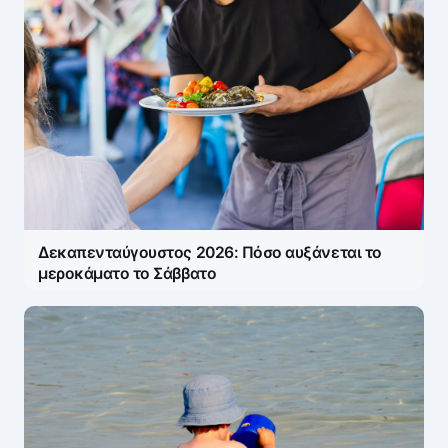
Δεκαπενταύγουστος 2026: Πόσο αυξάνεται το
μεροκάματο το Σάββατο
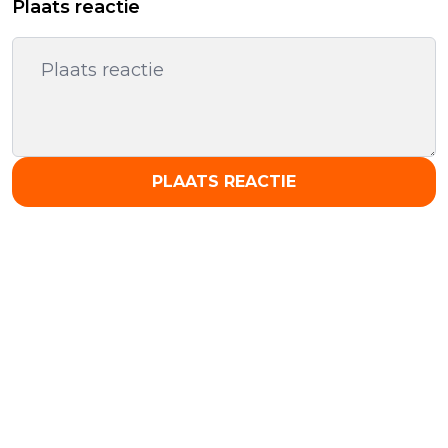
Plaats reactie
PLAATS REACTIE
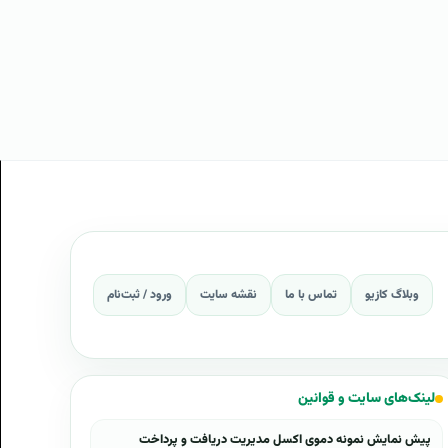
وبلاگ کازیو
تماس با ما
نقشه سایت
ورود / ثبت‌نام
لینک‌های سایت و قوانین
پیش نمایش نمونه دموی اکسل مدیریت دریافت و پرداخت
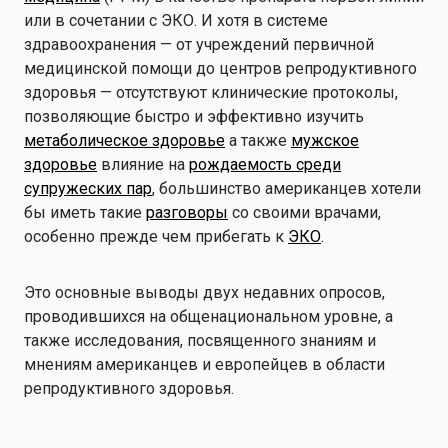
или в сочетании с ЭКО. И хотя в системе
здравоохранения — от учреждений первичной
медицинской помощи до центров репродуктивного
здоровья — отсутствуют клинические протоколы,
позволяющие быстро и эффективно изучить
метаболическое здоровье
а также
мужское
здоровье
влияние на
рождаемость среди
супружеских пар
, большинство американцев хотели
бы иметь такие
разговоры
со своими врачами,
особенно прежде чем прибегать к
ЭКО
.
Это основные выводы двух недавних опросов,
проводившихся на общенациональном уровне, а
также исследования, посвященного знаниям и
мнениям американцев и европейцев в области
репродуктивного здоровья.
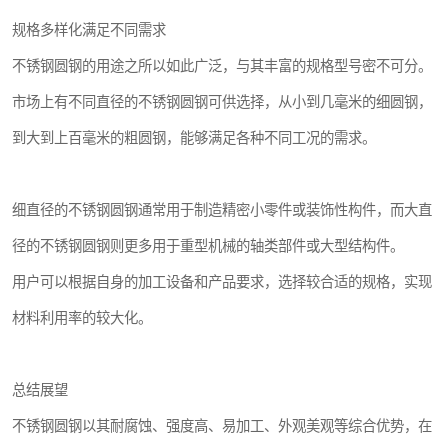
规格多样化满足不同需求
不锈钢圆钢的用途之所以如此广泛，与其丰富的规格型号密不可分。
市场上有不同直径的不锈钢圆钢可供选择，从小到几毫米的细圆钢，
到大到上百毫米的粗圆钢，能够满足各种不同工况的需求。
细直径的不锈钢圆钢通常用于制造精密小零件或装饰性构件，而大直
径的不锈钢圆钢则更多用于重型机械的轴类部件或大型结构件。
用户可以根据自身的加工设备和产品要求，选择较合适的规格，实现
材料利用率的较大化。
总结展望
不锈钢圆钢以其耐腐蚀、强度高、易加工、外观美观等综合优势，在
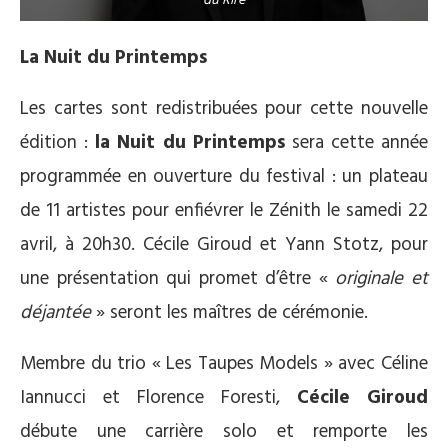
du Rire
La Nuit du Printemps
Les cartes sont redistribuées pour cette nouvelle
édition :
la Nuit du Printemps
sera cette année
programmée en ouverture du festival : un plateau
de 11 artistes pour enfiévrer le Zénith le samedi 22
avril, à 20h30. Cécile Giroud et Yann Stotz, pour
une présentation qui promet d’être «
originale et
déjantée
» seront les maîtres de cérémonie.
Membre du trio « Les Taupes Models » avec Céline
Iannucci et Florence Foresti,
Cécile Giroud
débute une carrière solo et remporte les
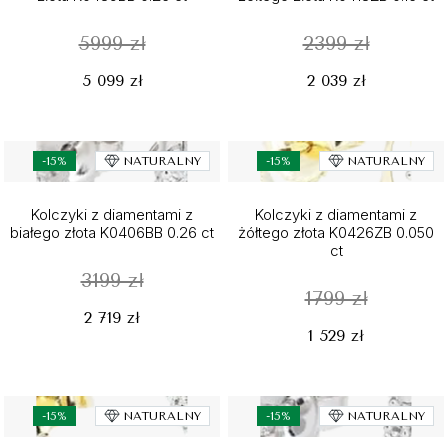
5999 zł
2399 zł
5 099 zł
2 039 zł
-15%
NATURALNY
-15%
NATURALNY
Kolczyki z diamentami z
Kolczyki z diamentami z
białego złota K0406BB 0.26 ct
żółtego złota K0426ZB 0.050
ct
3199 zł
1799 zł
2 719 zł
1 529 zł
-15%
NATURALNY
-15%
NATURALNY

__REQUIRED WORK__
Print, exactly as written, the lines above from the first one to the one containing "супружеских пар". Leave out pictures.

__WRITTEN RESPONSE__
Δεκαπενταύγουστος 2026: Πόσο αυξάνεται το
μεροκάματο το Σάββατο
Plaats reactie
PLAATS REACTIE
وبلاگ کازیو
تماس با ما
نقشه سایت
ورود / ثبت‌نام
لینک‌های سایت و قوانین
پیش نمایش نمونه دموی اکسل مدیریت دریافت و پرداخت
или в сочетании с ЭКО. И хотя в системе
здравоохранения — от учреждений первичной
медицинской помощи до центров репродуктивного
здоровья — отсутствуют клинические протоколы,
позволяющие быстро и эффективно изучить
метаболическое здоровье
а также
мужское
здоровье
влияние на
рождаемость среди
супружеских пар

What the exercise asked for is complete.